(Extracted page text data)
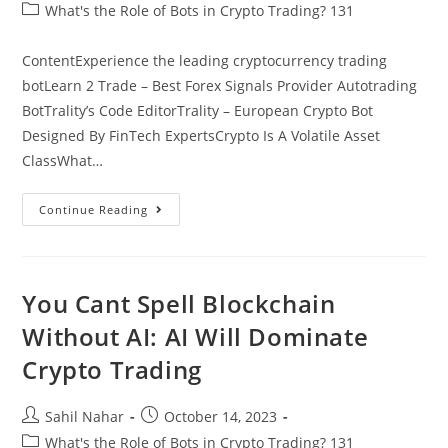
author:
published:
Post
What's the Role of Bots in Crypto Trading? 131
category:
ContentExperience the leading cryptocurrency trading
botLearn 2 Trade – Best Forex Signals Provider Autotrading
BotTrality’s Code EditorTrality – European Crypto Bot
Designed By FinTech ExpertsCrypto Is A Volatile Asset
ClassWhat…
30
Continue Reading
Best
FREE
Crypto
Trading
Bots
In
You Cant Spell Blockchain
2023
Bitcoin,
Without AI: AI Will Dominate
Ethereum
Etc
Crypto Trading
Post
Post
Sahil Nahar
October 14, 2023
author:
published:
Post
What's the Role of Bots in Crypto Trading? 131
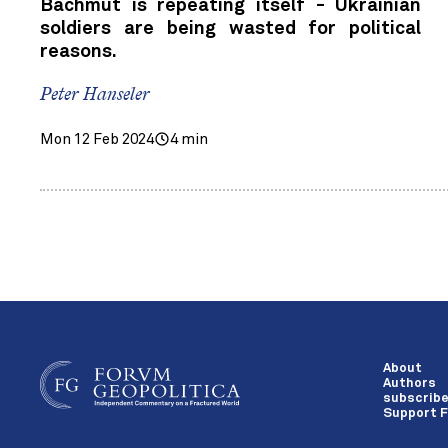
Bachmut is repeating itself - Ukrainian
soldiers are being wasted for political
reasons.
Peter Hanseler
Mon 12 Feb 2024
4 min
About
Authors
subscrib
Support F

> Your instructions
Give all the entries again exactly, dropping each picture.

> Exercise output
author:
published:
Post
What's the Role of Bots in Crypto Trading? 131
category:
ContentExperience the leading cryptocurrency trading
botLearn 2 Trade – Best Forex Signals Provider Autotrading
BotTrality’s Code EditorTrality – European Crypto Bot
Designed By FinTech ExpertsCrypto Is A Volatile Asset
ClassWhat…
30
Continue Reading
Best
FREE
Crypto
Trading
Bots
In
You Cant Spell Blockchain
2023
Bitcoin,
Without AI: AI Will Dominate
Ethereum
Etc
Crypto Trading
Post
Post
Sahil Nahar
October 14, 2023
author:
published:
Post
What's the Role of Bots in Crypto Trading? 131
Bachmut is repeating itself - Ukrainian
soldiers are being wasted for political
reasons.
Peter Hanseler
Mon 12 Feb 2024
4 min
About
Authors
subscrib
Support F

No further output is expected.